--- Records for this task ---

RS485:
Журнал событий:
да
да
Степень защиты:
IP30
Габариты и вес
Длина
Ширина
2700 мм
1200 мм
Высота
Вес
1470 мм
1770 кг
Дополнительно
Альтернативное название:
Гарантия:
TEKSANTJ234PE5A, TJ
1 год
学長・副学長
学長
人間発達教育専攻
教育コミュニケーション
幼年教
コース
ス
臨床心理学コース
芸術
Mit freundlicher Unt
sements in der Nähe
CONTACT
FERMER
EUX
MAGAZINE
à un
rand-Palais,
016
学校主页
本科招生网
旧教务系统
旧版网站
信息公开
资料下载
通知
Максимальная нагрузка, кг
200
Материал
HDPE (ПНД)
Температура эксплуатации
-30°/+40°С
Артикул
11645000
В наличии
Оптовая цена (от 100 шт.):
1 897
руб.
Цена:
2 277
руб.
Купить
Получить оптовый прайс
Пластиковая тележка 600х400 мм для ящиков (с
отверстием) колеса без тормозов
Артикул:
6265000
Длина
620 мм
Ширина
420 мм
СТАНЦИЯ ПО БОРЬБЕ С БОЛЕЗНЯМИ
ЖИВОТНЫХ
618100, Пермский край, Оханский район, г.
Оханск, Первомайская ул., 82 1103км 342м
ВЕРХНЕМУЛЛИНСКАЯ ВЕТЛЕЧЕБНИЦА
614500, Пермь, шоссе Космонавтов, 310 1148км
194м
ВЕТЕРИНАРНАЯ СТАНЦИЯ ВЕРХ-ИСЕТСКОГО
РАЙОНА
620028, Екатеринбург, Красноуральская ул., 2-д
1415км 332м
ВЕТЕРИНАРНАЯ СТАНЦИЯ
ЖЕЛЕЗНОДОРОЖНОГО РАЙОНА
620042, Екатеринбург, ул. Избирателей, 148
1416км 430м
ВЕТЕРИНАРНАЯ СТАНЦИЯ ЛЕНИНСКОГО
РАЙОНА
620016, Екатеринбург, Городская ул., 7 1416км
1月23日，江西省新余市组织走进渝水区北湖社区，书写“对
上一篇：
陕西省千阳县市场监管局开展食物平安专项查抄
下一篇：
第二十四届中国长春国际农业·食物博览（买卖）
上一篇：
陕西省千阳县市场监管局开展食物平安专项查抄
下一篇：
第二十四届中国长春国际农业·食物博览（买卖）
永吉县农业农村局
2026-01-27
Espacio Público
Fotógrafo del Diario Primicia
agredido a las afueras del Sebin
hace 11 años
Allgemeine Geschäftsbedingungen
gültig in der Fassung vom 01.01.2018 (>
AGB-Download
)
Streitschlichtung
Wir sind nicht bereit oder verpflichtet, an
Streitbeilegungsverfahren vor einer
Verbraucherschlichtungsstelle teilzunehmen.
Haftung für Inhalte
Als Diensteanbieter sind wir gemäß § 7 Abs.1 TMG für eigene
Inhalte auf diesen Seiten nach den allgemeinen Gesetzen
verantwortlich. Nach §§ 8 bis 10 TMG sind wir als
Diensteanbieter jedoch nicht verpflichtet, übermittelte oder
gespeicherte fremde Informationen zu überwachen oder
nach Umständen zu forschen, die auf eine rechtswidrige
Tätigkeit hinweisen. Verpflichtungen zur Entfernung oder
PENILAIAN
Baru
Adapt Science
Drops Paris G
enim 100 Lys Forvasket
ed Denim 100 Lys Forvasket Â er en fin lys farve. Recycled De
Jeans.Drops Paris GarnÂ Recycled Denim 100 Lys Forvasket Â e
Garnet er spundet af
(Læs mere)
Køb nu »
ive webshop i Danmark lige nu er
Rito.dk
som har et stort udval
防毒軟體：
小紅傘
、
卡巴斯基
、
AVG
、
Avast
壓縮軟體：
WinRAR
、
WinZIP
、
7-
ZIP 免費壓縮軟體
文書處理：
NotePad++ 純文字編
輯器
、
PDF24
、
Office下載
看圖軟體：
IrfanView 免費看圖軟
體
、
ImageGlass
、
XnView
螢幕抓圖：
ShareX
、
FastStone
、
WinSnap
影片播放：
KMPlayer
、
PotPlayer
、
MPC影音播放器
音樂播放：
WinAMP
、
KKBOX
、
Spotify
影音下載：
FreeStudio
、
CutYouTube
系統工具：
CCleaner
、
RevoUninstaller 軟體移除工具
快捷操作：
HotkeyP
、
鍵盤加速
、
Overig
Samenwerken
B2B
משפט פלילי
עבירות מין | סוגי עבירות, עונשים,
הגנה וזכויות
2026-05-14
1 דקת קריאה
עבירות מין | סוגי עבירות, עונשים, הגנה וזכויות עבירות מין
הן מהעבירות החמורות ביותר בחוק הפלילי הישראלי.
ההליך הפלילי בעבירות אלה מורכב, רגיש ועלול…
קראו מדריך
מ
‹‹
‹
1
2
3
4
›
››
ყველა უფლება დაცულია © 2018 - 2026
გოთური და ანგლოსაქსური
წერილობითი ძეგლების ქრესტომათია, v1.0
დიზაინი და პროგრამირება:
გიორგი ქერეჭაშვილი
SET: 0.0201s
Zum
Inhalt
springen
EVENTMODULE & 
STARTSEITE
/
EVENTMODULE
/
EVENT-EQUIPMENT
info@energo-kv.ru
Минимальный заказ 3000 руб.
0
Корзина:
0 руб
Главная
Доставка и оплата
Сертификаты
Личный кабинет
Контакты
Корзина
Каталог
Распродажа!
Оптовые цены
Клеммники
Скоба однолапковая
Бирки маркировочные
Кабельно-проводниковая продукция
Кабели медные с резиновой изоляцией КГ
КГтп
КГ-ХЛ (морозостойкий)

---

• _Task objective_:
Write out every line from the records above, word for word.

• _Answer box_:
RS485:
Журнал событий:
да
да
Степень защиты:
IP30
Габариты и вес
Длина
Ширина
2700 мм
1200 мм
Высота
Вес
1470 мм
1770 кг
Дополнительно
Альтернативное название:
Гарантия:
TEKSANTJ234PE5A, TJ
1 год
学長・副学長
学長
人間発達教育専攻
教育コミュニケーション
幼年教
コース
ス
臨床心理学コース
芸術
Mit freundlicher Unt
sements in der Nähe
CONTACT
FERMER
EUX
MAGAZINE
à un
rand-Palais,
016
学校主页
本科招生网
旧教务系统
旧版网站
信息公开
资料下载
通知
Максимальная нагрузка, кг
200
Материал
HDPE (ПНД)
Температура эксплуатации
-30°/+40°С
Артикул
11645000
В наличии
Оптовая цена (от 100 шт.):
1 897
руб.
Цена:
2 277
руб.
Купить
Получить оптовый прайс
Пластиковая тележка 600х400 мм для ящиков (с
отверстием) колеса без тормозов
Артикул:
6265000
Длина
620 мм
Ширина
420 мм
СТАНЦИЯ ПО БОРЬБЕ С БОЛЕЗНЯМИ
ЖИВОТНЫХ
618100, Пермский край, Оханский район, г.
Оханск, Первомайская ул., 82 1103км 342м
ВЕРХНЕМУЛЛИНСКАЯ ВЕТЛЕЧЕБНИЦА
614500, Пермь, шоссе Космонавтов, 310 1148км
194м
ВЕТЕРИНАРНАЯ СТАНЦИЯ ВЕРХ-ИСЕТСКОГО
РАЙОНА
620028, Екатеринбург, Красноуральская ул., 2-д
1415км 332м
ВЕТЕРИНАРНАЯ СТАНЦИЯ
ЖЕЛЕЗНОДОРОЖНОГО РАЙОНА
620042, Екатеринбург, ул. Избирателей, 148
1416км 430м
ВЕТЕРИНАРНАЯ СТАНЦИЯ ЛЕНИНСКОГО
РАЙОНА
620016, Екатеринбург, Городская ул., 7 1416км
1月23日，江西省新余市组织走进渝水区北湖社区，书写“对
上一篇：
陕西省千阳县市场监管局开展食物平安专项查抄
下一篇：
第二十四届中国长春国际农业·食物博览（买卖）
上一篇：
陕西省千阳县市场监管局开展食物平安专项查抄
下一篇：
第二十四届中国长春国际农业·食物博览（买卖）
永吉县农业农村局
2026-01-27
Espacio Público
Fotógrafo del Diario Primicia
agredido a las afueras del Sebin
hace 11 años
Allgemeine Geschäftsbedingungen
gültig in der Fassung vom 01.01.2018 (>
AGB-Download
)
Streitschlichtung
Wir sind nicht bereit oder verpflichtet, an
Streitbeilegungsverfahren vor einer
Verbraucherschlichtungsstelle teilzunehmen.
Haftung für Inhalte
Als Diensteanbieter sind wir gemäß § 7 Abs.1 TMG für eigene
Inhalte auf diesen Seiten nach den allgemeinen Gesetzen
verantwortlich. Nach §§ 8 bis 10 TMG sind wir als
Diensteanbieter jedoch nicht verpflichtet, übermittelte oder
gespeicherte fremde Informationen zu überwachen oder
nach Umständen zu forschen, die auf eine rechtswidrige
Tätigkeit hinweisen. Verpflichtungen zur Entfernung oder
PENILAIAN
Baru
Adapt Science
Drops Paris G
enim 100 Lys Forvasket
ed Denim 100 Lys Forvasket Â er en fin lys farve. Recycled De
Jeans.Drops Paris GarnÂ Recycled Denim 100 Lys Forvasket Â e
Garnet er spundet af
(Læs mere)
Køb nu »
ive webshop i Danmark lige nu er
Rito.dk
som har et stort udval
防毒軟體：
小紅傘
、
卡巴斯基
、
AVG
、
Avast
壓縮軟體：
WinRAR
、
WinZIP
、
7-
ZIP 免費壓縮軟體
文書處理：
NotePad++ 純文字編
輯器
、
PDF24
、
Office下載
看圖軟體：
IrfanView 免費看圖軟
體
、
ImageGlass
、
XnView
螢幕抓圖：
ShareX
、
FastStone
、
WinSnap
影片播放：
KMPlayer
、
PotPlayer
、
MPC影音播放器
音樂播放：
WinAMP
、
KKBOX
、
Spotify
影音下載：
FreeStudio
、
CutYouTube
系統工具：
CCleaner
、
RevoUninstaller 軟體移除工具
快捷操作：
HotkeyP
、
鍵盤加速
、
Overig
Samenwerken
B2B
משפט פלילי
עבירות מין | סוגי עבירות, עונשים,
הגנה וזכויות
2026-05-14
1 דקת קריאה
עבירות מין | סוגי עבירות, עונשים, הגנה וזכויות עבירות מין
הן מהעבירות החמורות ביותר בחוק הפלילי הישראלי.
ההליך הפלילי בעבירות אלה מורכב, רגיש ועלול…
קראו מדריך
מ
‹‹
‹
1
2
3
4
›
››
ყველა უფლება დაცულია © 2018 - 2026
გოთური და ანგლოსაქსური
წერილობითი ძეგლების ქრესტომათია, v1.0
დიზაინი და პროგრამირება:
გიორგი ქერეჭაშვილი
SET: 0.0201s
Zum
Inhalt
springen
EVENTMODULE & 
STARTSEITE
/
EVENTMODULE
/
EVENT-EQUIPMENT
info@energo-kv.ru
Минимальный заказ 3000 руб.
0
Корзина:
0 руб
Главная
Доставка и оплата
Сертификаты
Личный кабинет
Контакты
Корзина
Каталог
Распродажа!
Оптовые цены
Клеммники
Скоба однолапковая
Бирки маркировочные
Кабельно-проводниковая продукция
Кабели медные с резиновой изоляцией КГ
КГтп
КГ-ХЛ (морозостойкий)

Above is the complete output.